2) The charging station according to claim 1, wherein said energy
storage device comprises batteries.
3) The charging station according to claim 1, wherein said means
for capturing sufficient solar energy comprises a solar array with
at least one photovoltaic panel.
4) The charging station according to claim 1, wherein said means
for discharging comprises an alternating current connector.
5) The charging station according to claim 1, wherein said means
for discharging comprises a direct current connector.
6) The charging station according to claim 1, wherein said means
for discharging comprises means for communication with the
vehicle.
7) The charging station according to claim 3, further including a
computer-implemented monitoring and control system for maximizing
power capture from said solar array;
8) The charging station according to claim 1, further including a
one-axis or two-axis pointing mechanism to align the panel normal
to the sun.
9) The charging station according to claim 8, further including a
computer-implemented means for controlling said two-axis pointing
mechanism to align the panel normal to the sun.
10) The charging station according to claim 9, further including a
ground-positioning system receiver to determine the station
location, date, and time which is then used to determine the array
angles.
11) The charging station according to claim 1, further including a
connection to the electric grid.
12) The charging station according to claim 1, further including a
connection to a wireless network.
13) A stand-alone electric generation station, comprising: a. means
for capturing solar energy for charging; b. an energy storage
device; c. means for discharging from said energy storage device;
d. an underground compartment for isolating and insulating said
energy storage device as well as protecting the user and said
energy storage device in case of system malfunction or external
emergency; e. a means for preventing current discharge from said
charging station and said energy storage device in case of system
malfunction or external emergency; f. means for joining said means
for capturing solar energy to said energy storage device g. means
for joining said energy storage device to said means for
discharging h. means for joining said means for discharging to said
means for preventing current discharge, whereby the solar energy is
captured and stored in said energy storage device and upon
initiation of said computer-implemented means for transactions
monetary funds are exchanged for energy and via said means for
discharging, energy is discharged.
14) The charging station according to claim 13, wherein said means
for substantial energy storage comprises batteries.
15) The charging station according to claim 13, wherein said means
for capturing sufficient solar energy comprises a solar array with
at least one photovoltaic panel.
16) The charging station according to claim 13, wherein said means
for discharging comprises an alternating current connector.

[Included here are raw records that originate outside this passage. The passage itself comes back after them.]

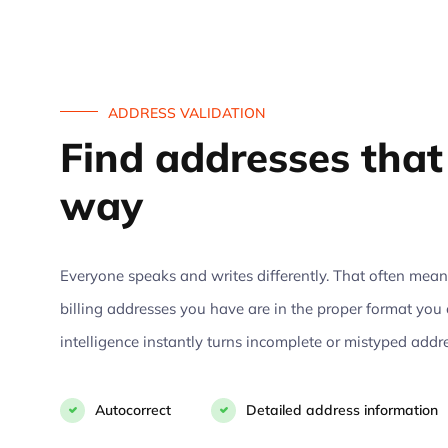
ADDRESS VALIDATION
Find addresses that 
way
Everyone speaks and writes differently. That often means 
billing addresses you have are in the proper format you 
intelligence instantly turns incomplete or mistyped addr
Autocorrect
Detailed address information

17) The charging station according to claim 13, wherein said means
for discharging comprises a direct current connector.
18) The charging station according to claim 13, further including a
connection to the electric grid.
19) The charging station according to claim 13, further including a
computer-implemented means for initiating and controlling
transactions such that energy can be purchased and discharged from
said energy storage device.
Description
CROSS-REFERENCE TO RELATED APPLICATIONS
[0001] This application claims the benefit of Provisional Patent
Application Ser. No. 61/054,194, filed Jun. 8, 2011 by the present
inventors.
BACKGROUND
[0002] The present invention generally relates to charging of
electric and hybrid vehicles, and particularly to an improved
solar-powered charging station for such vehicles.
[0003] As public awareness about the environment and gasoline
prices both increase, electric and hybrid vehicles are growing in
popularity. Given the proper infrastructure, they will likely
become the dominant form of passenger transportation within 50
years. All electric vehicles are limited by range. This restriction
has been partially alleviated with deployment of charging stations,
but these are currently limited by their convenience.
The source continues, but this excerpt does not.